Things I forgot to mention in my review, because, well, I'm the Forgetful Film Critic:
- I never even got to the performances for Multiverse of Madness. They’re all as solid as you would expect in an MCU movie. Xochitl Gomez is very good as America Chavez. I was simply so beaten down by the whole affair that few of the performances struck much of a chord, which is really a shame, because Elizabeth Olsen is perfection in the same mode in WandaVision.
- All of the previous statement notwithstanding, please, please, please more Benedict Wong. I love that dude’s screen presence.
- Also, without spoiling it (not exactly, anyway), if you are a fan of Sam Raimi, your favorite cameo appearance in his movies is here, and it’s as delightful as you would expect.
- But seriously, where’s Ted?!?
- The obligatory mention of the blip that happens in each MCU movie now is starting to get a soap opera feel to it.
- In one scene, Snow White and the Seven Dwarfs is playing on a TV in the background.
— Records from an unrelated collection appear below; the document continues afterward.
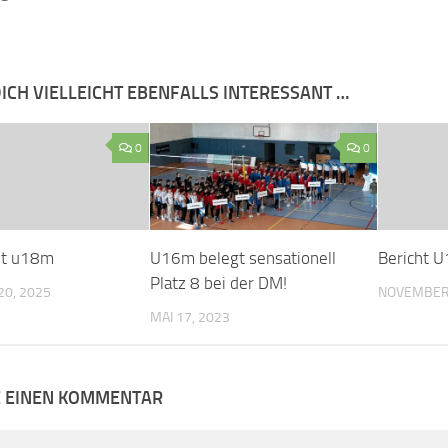
ICH VIELLEICHT EBENFALLS INTERESSANT …
0
0
ht u18m
U16m belegt sensationell
Bericht U
Platz 8 bei der DM!
0, 2025
NOVEMBER 
MAI 17, 2023
E EINEN KOMMENTAR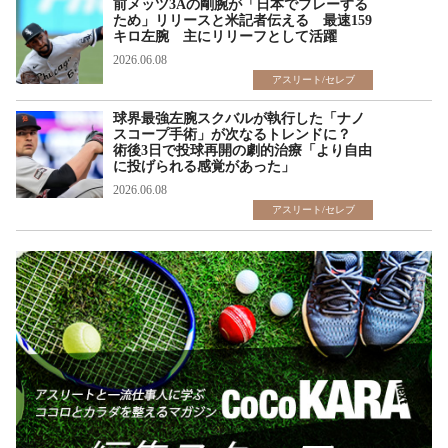
前メッツ3Aの剛腕が「日本でプレーする
ため」リリースと米記者伝える 最速159
キロ左腕 主にリリーフとして活躍
2026.06.08
アスリート/セレブ
球界最強左腕スクバルが執行した「ナノ
スコープ手術」が次なるトレンドに？
術後3日で投球再開の劇的治療「より自由
に投げられる感覚があった」
2026.06.08
アスリート/セレブ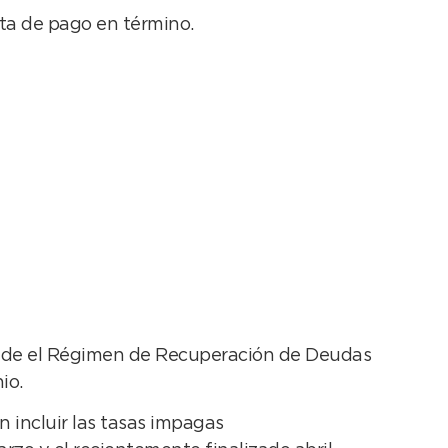
alta de pago en término.
iende el Régimen de Recuperación de Deudas
io.
 incluir las tasas impagas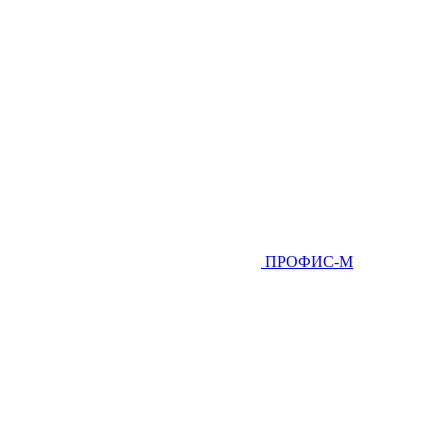
ПРОФИС-М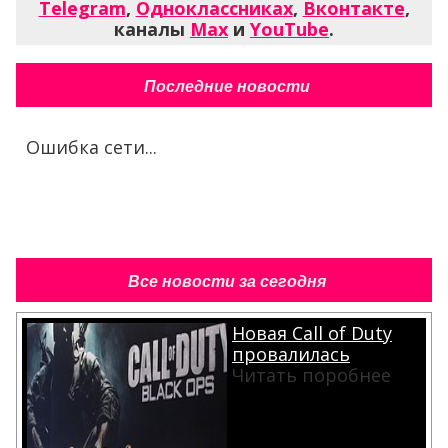
Telegram
,
Одноклассниках
,
Вконтакте
,
каналы
Max
и
YouTube
.
Последние новости
Ошибка сети...
Все новости за сегодня
Новая Call of Duty
провалилась
Читать поробнее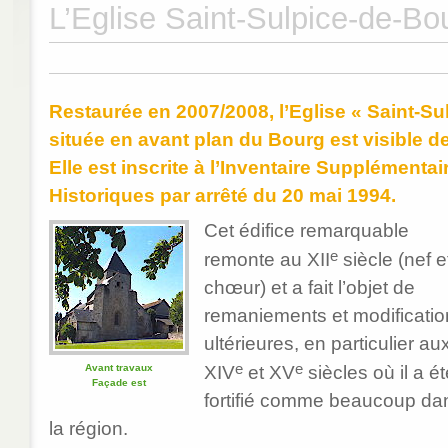
L’Eglise Saint-Sulpice-de-Bo
Restaurée en 2007/2008, l’Eglise « Saint-Su
située en avant plan du Bourg est visible de 
Elle est inscrite à l’Inventaire Supplément
Historiques par arrêté du 20 mai 1994.
Cet édifice remarquable
e
remonte au XII
siècle (nef e
chœur) et a fait l’objet de
remaniements et modificatio
ultérieures, en particulier au
e
e
Avant travaux
XIV
et XV
siècles où il a ét
Façade est
fortifié comme beaucoup da
la région.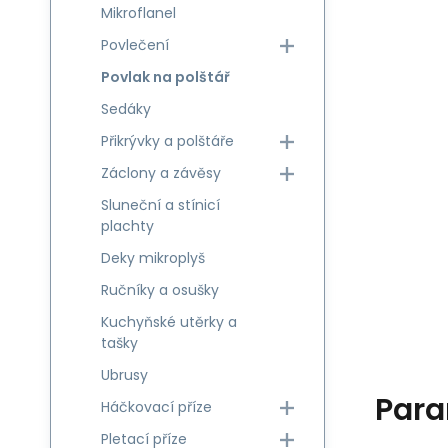
Mikroflanel
Povlečení
Povlak na polštář
Sedáky
Přikrývky a polštáře
Záclony a závěsy
Sluneční a stínicí
plachty
Deky mikroplyš
Ručníky a osušky
Kuchyňské utěrky a
tašky
Ubrusy
Para
Háčkovací příze
Pletací příze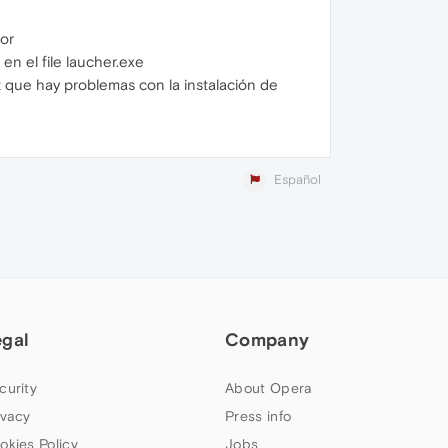
ror
en el file laucher.exe
z que hay problemas con la instalación de
Español
egal
Company
curity
About Opera
ivacy
Press info
okies Policy
Jobs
Do you think that was a directive from the Disney overlords, or is Sam Raimi simply a fan? The world may never know.

Close encounters with people in movie theaters:
- As mentioned in the review, I saw this at a press screening with a couple dozen other people. They all seemed as underwhelmed as I was. Doctor Strange in the Multiverse of Madness is currently playing in every movie theater in the country.